Go through the records and restate them word for word, omitting images.

• [Provided records]
▼

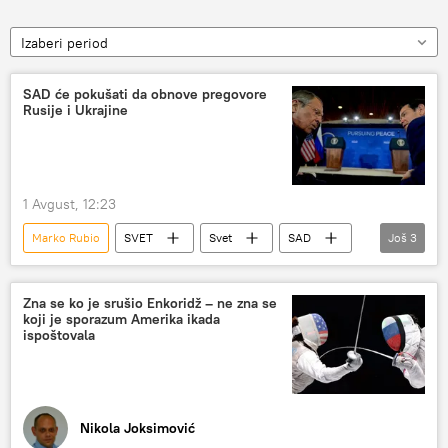
Izaberi period
SAD će pokušati da obnove pregovore
Rusije i Ukrajine
1 Avgust, 12:23
Marko Rubio
SVET
Svet
SAD
Još
3
Ukrajina
Rusija
pregovori
Zna se ko je srušio Enkoridž – ne zna se
koji je sporazum Amerika ikada
ispoštovala
Nikola Joksimović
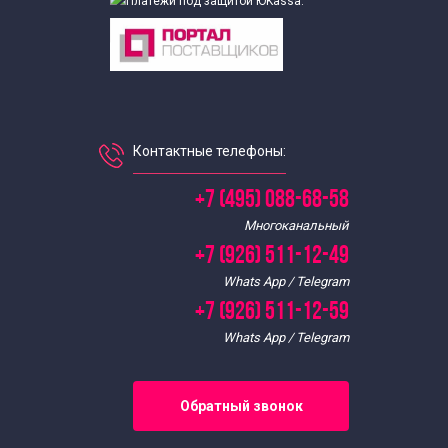
Контактные телефоны:
+7 (495) 088-68-58
Многоканальный
+7 (926) 511-12-49
Whats App / Telegram
+7 (926) 511-12-59
Whats App / Telegram
Обратный звонок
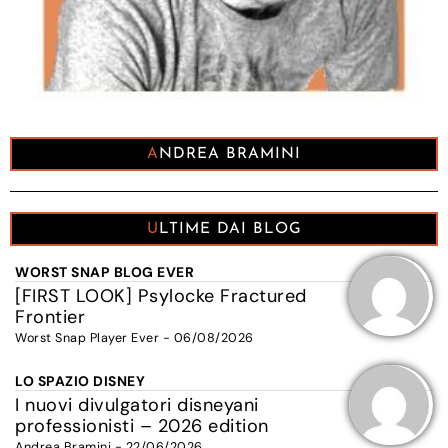
ANDREA BRAMINI
ULTIME DAI BLOG
WORST SNAP BLOG EVER
[FIRST LOOK] Psylocke Fractured
Frontier
Worst Snap Player Ever - 06/08/2026
LO SPAZIO DISNEY
I nuovi divulgatori disneyani
professionisti – 2026 edition
Andrea Bramini - 22/06/2026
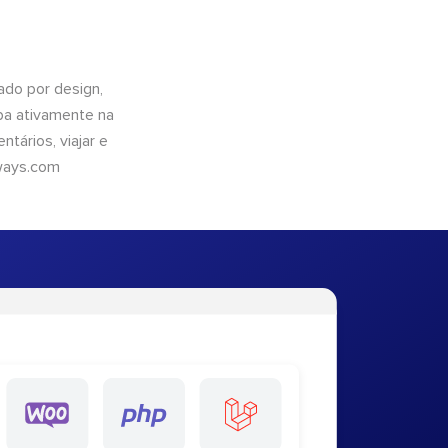
do por design,
pa ativamente na
tários, viajar e
ways.com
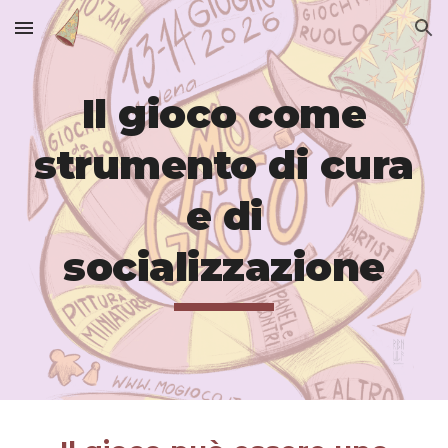
Skip to main content
Skip to navigation
Il gioco come
strumento di cura
e di
socializzazione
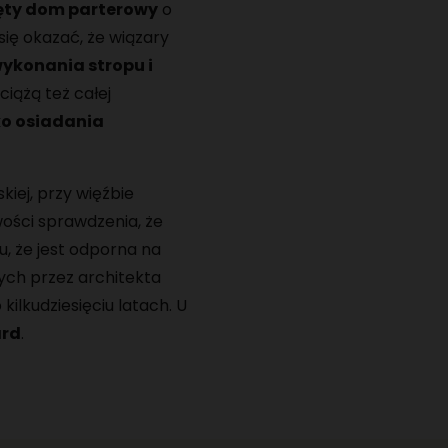
ięty dom parterowy
o
się okazać, że wiązary
ykonania stropu i
ciążą też całej
ko osiadania
iej, przy więźbie
wości sprawdzenia, że
, że jest odporna na
nych przez architekta
ilkudziesięciu latach. U
ard
.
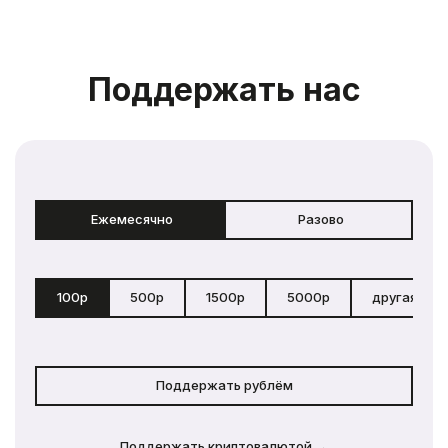
Поддержать нас
Ежемесячно
Разово
100р
500р
1500р
5000р
другая сум
Поддержать рублём
Поддержать криптовалютой →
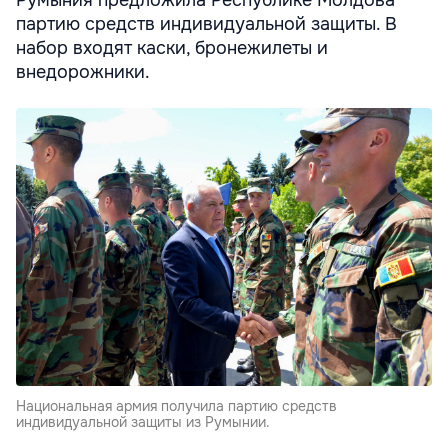
Румыния предложила Республике Молдова
партию средств индивидуальной защиты. В
набор входят каски, бронежилеты и
внедорожники.
Национальная армия получила партию средств
индивидуальной защиты из Румынии.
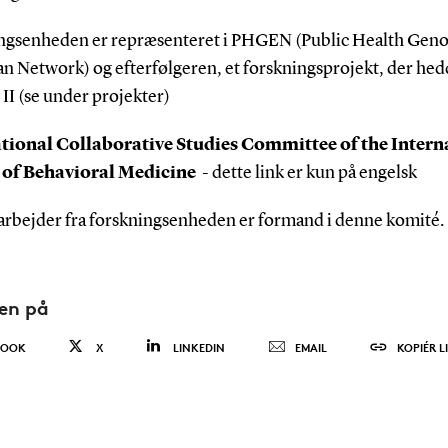
ngsenheden er repræsenteret i PHGEN (Public Health Gen
n Network) og efterfølgeren, et forskningsprojekt, der hed
I (se under projekter)
tional Collaborative Studies Committee of the Intern
y of Behavioral Medicine
- dette link er kun på engelsk
rbejder fra forskningsenheden er formand i denne komité.
den på
BOOK
X
LINKEDIN
EMAIL
KOPIÉR L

▲

• [Solution for this exercise]
Izaberi period
SAD će pokušati da obnove pregovore
Rusije i Ukrajine
1 Avgust, 12:23
Marko Rubio
SVET
Svet
SAD
Još
3
Ukrajina
Rusija
pregovori
Zna se ko je srušio Enkoridž – ne zna se
koji je sporazum Amerika ikada
ispoštovala
Nikola Joksimović
Контактные телефоны:
+7 (495) 088-68-58
Многоканальный
+7 (926) 511-12-49
Whats App / Telegram
+7 (926) 511-12-59
Whats App / Telegram
Обратный звонок
ANDREA BRAMINI
ULTIME DAI BLOG
WORST SNAP BLOG EVER
[FIRST LOOK] Psylocke Fractured
Frontier
Worst Snap Player Ever - 06/08/2026
LO SPAZIO DISNEY
I nuovi divulgatori disneyani
professionisti – 2026 edition
Andrea Bramini - 22/06/2026
do por design,
pa ativamente na
tários, viajar e
ways.com
Skip to main content
Skip to navigation
Il gioco come
strumento di cura
e di
socializzazione
ięty dom parterowy
o
się okazać, że wiązary
ykonania stropu i
ciążą też całej
ko osiadania
iej, przy więźbie
wości sprawdzenia, że
, że jest odporna na
nych przez architekta
ilkudziesięciu latach. U
ard
.
Поддержать нас
Ежемесячно
Разово
100р
500р
1500р
5000р
другая сум
Поддержать рублём
Поддержать криптовалютой →
Румыния предложила Республике Молдова
партию средств индивидуальной защиты. В
набор входят каски, бронежилеты и
внедорожники.
Национальная армия получила партию средств
индивидуальной защиты из Румынии.
ngsenheden er repræsenteret i PHGEN (Public Health Gen
n Network) og efterfølgeren, et forskningsprojekt, der hed
I (se under projekter)
tional Collaborative Studies Committee of the Intern
y of Behavioral Medicine
- dette link er kun på engelsk
rbejder fra forskningsenheden er formand i denne komité.
den på
BOOK
X
LINKEDIN
EMAIL
KOPIÉR L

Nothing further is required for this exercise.